Corn futures are called 14 to 15 cents lower. Overnight trade was 14 1/4 to 14 3/4 cents lower. Outside markets and commodities are expected to be pressured by the panic reaction to the outbreak of swine flu in North America and some spots around the globe. Dow Jones futures and crude oil prices were down strongly overnight. USDA will report planting progress this afternoon and they are expected to show good progress last week given the generally favorable weather. However, rain in the western Corn Belt this weekend and rain moving through the central and eastern Midwest early this week will stall planting much of this week.

Soybean futures are called sharply lower on the open. Overnight trade was 44 3/4 to 46 1/4 cents lower. Concern that the spreading swine flu virus in North America and worldwide will hurt global meat consumption and thus demand for feed weighed heavily on commodities overnight. Outside markets were also spooked by the news with strong losses in Dow Jones futures and crude oil overnight. Weakness in Asian stock markets and Malaysian palm oil prices will also be a bearish weight on the market.

Wheat futures are called 13 to 15 cents lower. Overnight CBOT trade was 13 1/2 to 14 3/4 cents lower and the KCBT was 13 to 14 3/4 cents lower. Weakness in other grains and outside markets will weigh on wheat futures. The swine flu outbreak spooked markets overnight. However, losses in wheat could be limited by continued spring wheat planting delays in the northern Plains. Export inspections to be reported this morning are expected to be ahead of the 12 million bushel pace needed to reach USDA's 980 million bushel forecast.
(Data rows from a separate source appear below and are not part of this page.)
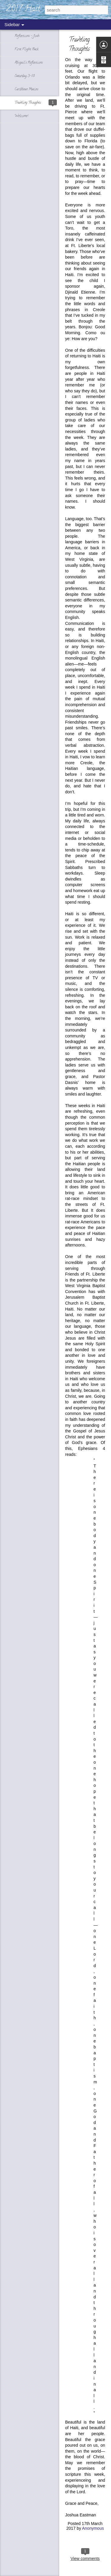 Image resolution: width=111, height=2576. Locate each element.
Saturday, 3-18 (25, 76)
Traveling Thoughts (28, 103)
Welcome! (21, 116)
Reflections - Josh (27, 36)
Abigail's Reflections (29, 63)
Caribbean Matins (26, 89)
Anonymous (93, 2528)
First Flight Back (26, 49) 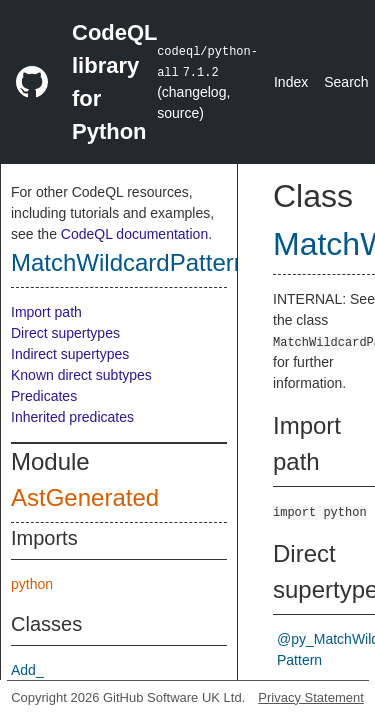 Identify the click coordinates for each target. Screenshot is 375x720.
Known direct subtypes (81, 375)
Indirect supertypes (70, 354)
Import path (46, 312)
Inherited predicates (72, 417)
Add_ (27, 670)
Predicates (44, 396)
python (32, 584)
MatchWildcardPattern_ (135, 262)
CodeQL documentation (134, 234)
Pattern (299, 660)
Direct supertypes (65, 333)
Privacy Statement (311, 697)
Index (291, 82)
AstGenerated (85, 497) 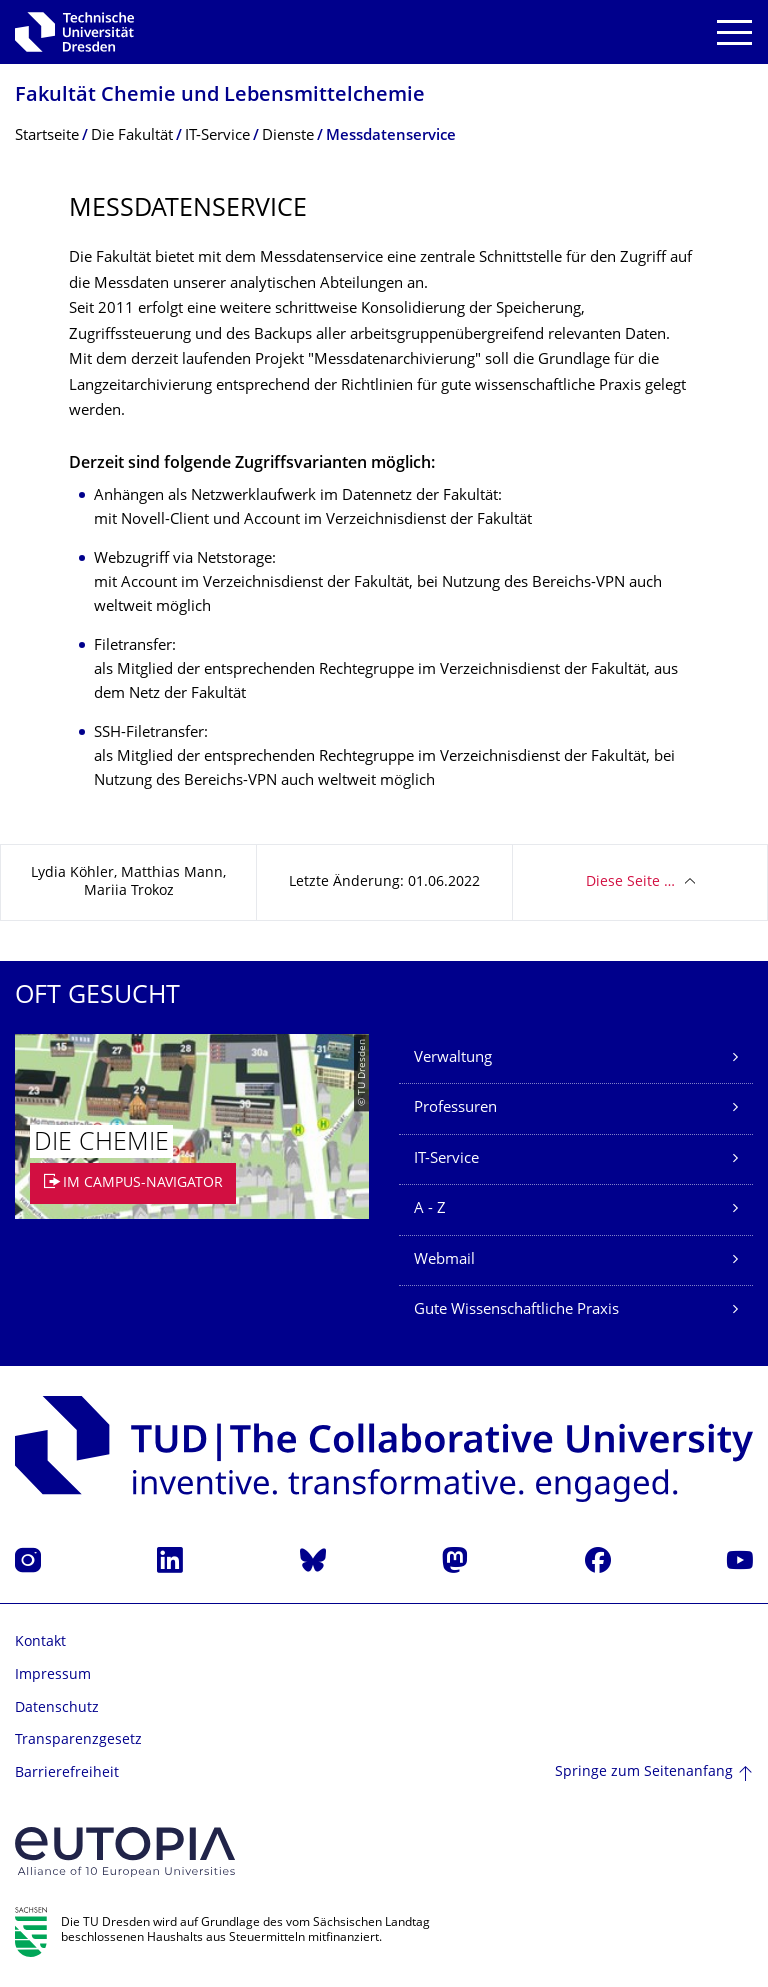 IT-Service (446, 1159)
Cattle futures are called steady to lower on spillover pressure from hogs as U.S. and global financial markets were spooked overnight by the spreading swine flu. Cash trade was only steady in most markets last week at $88, down from early week ideas of $1-$2 higher trade. Boxed beef prices fell on Friday, with choice cuts down $1.49 and select cutouts down 99 cents.
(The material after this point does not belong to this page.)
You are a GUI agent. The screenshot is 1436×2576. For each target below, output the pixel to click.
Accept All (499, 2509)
Lean hog futures are called sharply lower on the open. Panic selling is expected amid the news of spreading swine flu even though the virus is not passed by food. Russia already temporarily halted pork imports from Mexico and several states in the U.S. Pork cutouts were down 50 cents on Friday and cash prices were lower, but if we can move past the swine flu news futures could find some support from tight hog supplies and ideas of improved seasonal demand that should support the cash market.